Monday, April 21, 2008

the mom wars.

When you are making your own detergent with borax, baking soda, "natural" (most likely handmade, organic and therefore, expensive) soap and (again, expensive) essential oils, you are not being thrifty. You are showing off. You are saying, "Look at what a good, virtuous mom I am, I even make my own detergent!" If you were really serious about saving money, you'd drive over to the dollar store and buy the biggest box of off-brand you could find because, seriously honey, it's all just soap.

Pinching pennies to these moms seems to be having to drink "just plain old store milk," bagging their own groceries, and eating leftovers. They think stockpiling Froot Loops and Coco Puffs is frugal. (Have they never heard of bulk oatmeal?)

I'm having a difficult time pitying these women. *

*I am also tired and crabby as hell. And yes, RobertaX, I am totally copying your footnotes. I hope you don't mind.

7 comments:

Anonymous said...

We make our own detergent, and it does save us a boatload of money - but then again we don't use "natural oils" whatever the devil that is.

We and another friend also buy stuff like wheat and oats to stockpile. And ammo. Can't forget ammo.

Anonymous said...

If you're actually saving fat to make your own soap, and don't use the oils, it could be cost-effective. But to have the fat, you're probably buying cuts of meat that you shouldn't be. This might make sense for a stay-at-home mom, though I wouldn't want to play with lye with toddlers around. Anyone else should GET A JOB.

What I couldn't believe was the "$4.50 for 20 eggs". That's $2.70/doz. Even with the out-of-sight price of eggs and feed, she could do better at any supermarket.

It's prime dandelion green season..violet, mallow and purslane to come.
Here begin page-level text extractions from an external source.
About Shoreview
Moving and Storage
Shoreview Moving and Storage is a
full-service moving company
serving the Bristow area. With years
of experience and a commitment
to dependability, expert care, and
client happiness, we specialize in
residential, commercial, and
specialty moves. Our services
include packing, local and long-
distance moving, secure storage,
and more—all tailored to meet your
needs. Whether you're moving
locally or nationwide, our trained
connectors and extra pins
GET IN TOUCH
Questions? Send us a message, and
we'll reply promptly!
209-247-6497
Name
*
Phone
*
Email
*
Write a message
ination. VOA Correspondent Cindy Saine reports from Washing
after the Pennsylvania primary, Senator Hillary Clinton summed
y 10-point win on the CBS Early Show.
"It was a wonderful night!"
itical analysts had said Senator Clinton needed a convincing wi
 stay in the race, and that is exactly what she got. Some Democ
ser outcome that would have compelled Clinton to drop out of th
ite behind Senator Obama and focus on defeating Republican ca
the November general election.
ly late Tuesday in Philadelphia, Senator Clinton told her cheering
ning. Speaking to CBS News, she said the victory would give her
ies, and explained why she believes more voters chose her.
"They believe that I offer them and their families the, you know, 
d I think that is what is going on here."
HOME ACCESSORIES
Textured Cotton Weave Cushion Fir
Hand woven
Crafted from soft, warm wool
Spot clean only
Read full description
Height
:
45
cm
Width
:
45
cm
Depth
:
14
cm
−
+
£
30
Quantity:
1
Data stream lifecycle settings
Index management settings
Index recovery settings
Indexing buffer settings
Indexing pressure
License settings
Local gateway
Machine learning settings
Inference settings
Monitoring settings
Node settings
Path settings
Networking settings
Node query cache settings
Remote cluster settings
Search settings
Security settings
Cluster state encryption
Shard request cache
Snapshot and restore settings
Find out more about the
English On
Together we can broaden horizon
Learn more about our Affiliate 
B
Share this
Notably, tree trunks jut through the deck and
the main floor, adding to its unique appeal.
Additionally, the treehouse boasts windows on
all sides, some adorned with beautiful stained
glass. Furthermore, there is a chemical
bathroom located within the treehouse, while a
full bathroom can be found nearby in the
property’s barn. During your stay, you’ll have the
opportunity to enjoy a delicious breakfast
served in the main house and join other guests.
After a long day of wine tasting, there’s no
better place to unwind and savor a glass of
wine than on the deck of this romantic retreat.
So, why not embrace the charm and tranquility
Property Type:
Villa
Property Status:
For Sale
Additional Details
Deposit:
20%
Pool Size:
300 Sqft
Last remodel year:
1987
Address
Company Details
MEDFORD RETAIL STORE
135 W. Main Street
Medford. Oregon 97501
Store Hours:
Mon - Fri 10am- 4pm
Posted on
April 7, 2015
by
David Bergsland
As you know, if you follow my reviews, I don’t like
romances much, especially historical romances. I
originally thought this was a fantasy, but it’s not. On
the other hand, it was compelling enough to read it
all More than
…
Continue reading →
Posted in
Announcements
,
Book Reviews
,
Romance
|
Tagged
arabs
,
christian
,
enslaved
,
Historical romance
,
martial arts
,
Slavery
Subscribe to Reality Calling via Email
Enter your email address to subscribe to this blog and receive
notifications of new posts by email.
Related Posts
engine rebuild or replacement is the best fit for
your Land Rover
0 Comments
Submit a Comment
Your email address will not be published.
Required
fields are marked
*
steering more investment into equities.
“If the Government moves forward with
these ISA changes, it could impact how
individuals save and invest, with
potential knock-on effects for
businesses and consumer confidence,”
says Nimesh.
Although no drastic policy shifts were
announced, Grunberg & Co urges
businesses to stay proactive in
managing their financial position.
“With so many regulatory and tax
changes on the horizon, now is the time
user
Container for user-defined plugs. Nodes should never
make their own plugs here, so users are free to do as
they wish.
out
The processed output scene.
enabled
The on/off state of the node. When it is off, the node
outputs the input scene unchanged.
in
Time to fire the lawn service and start harvesting.

Anonymous said...

How much is the cost per-bar, including equipment, supplies and time?

Around here, name-brand soap goes for about $1 a bar when not on sale. I'd have to work an hour and a half to afford a year's worth of soap.

It makes sense for me to do my own phone wiring, electrical and plumbing because those tradesmen make more than three times as much per-hour than I do. I doubt I could produce soap more cheaply than could a factory, and if I could, it would probably take decades to break even.

Anyway, that's how I look at the economics of it. There's no sense spending an hour doing something that will save me $3 when I could be making nearly ten times that on the job.

Anonymous said...

It's such a wise move for the future, I'm surprised more moms don't try it. It can reap a massive "guilt dividend" in later years:

"Do you know what I used to do for you, you ungrateful child? I USED TO MAKE DETERGENT FROM SCRATCH FOR YOU! And this is how you repay me evil wretch?"

Anonymous said...

it's another case of life imitates The Onion.

Dr. StrangeGun said...

I ate the same pot of beans, ladled out in portions and frozen right after cooking, for lunches for a MONTH.

Approx. $0.25 per day for lunch.

*that* is thrift.

Roberta X said...

Thrift? They dunno from thrift!*
____________
*Breda's coying my footnotes? Kewwwwl!